In the data below, one line contains "sogenannte 24" and a later one contains "Unabhängigkeit". Print both, with every line between them, exactly and alone.

## Records to use
────────
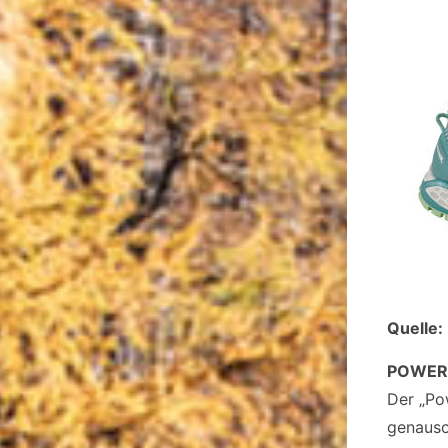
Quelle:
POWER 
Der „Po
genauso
────────
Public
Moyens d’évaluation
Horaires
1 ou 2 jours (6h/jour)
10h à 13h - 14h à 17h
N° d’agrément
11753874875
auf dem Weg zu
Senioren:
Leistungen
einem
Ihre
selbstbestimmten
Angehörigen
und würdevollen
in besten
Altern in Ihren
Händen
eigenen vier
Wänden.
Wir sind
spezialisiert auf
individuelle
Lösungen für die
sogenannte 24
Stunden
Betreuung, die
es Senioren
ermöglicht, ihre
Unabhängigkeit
────────
## Answer to this problem
sogenannte 24
Stunden
Betreuung, die
es Senioren
ermöglicht, ihre
Unabhängigkeit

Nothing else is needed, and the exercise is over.